▸ Task to carry out:
In the records below, find every line with the word "consultation" and copy it.

▸ Dataset records:
___

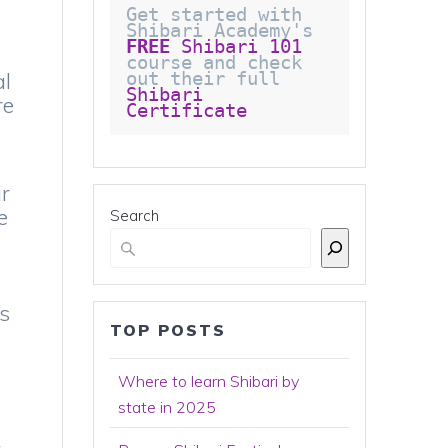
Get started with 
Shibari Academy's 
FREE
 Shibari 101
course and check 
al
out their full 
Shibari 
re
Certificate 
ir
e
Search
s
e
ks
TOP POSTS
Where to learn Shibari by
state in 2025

___

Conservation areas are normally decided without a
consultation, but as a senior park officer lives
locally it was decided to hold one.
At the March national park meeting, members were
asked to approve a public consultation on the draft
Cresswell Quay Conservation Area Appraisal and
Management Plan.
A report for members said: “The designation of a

___

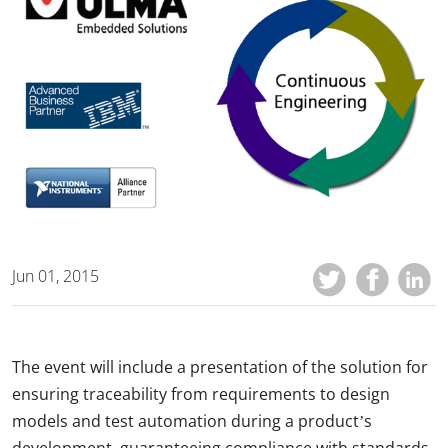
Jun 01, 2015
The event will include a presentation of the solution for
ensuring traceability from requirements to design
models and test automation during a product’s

___

▸ Response to this task:
consultation, but as a senior park officer lives
asked to approve a public consultation on the draft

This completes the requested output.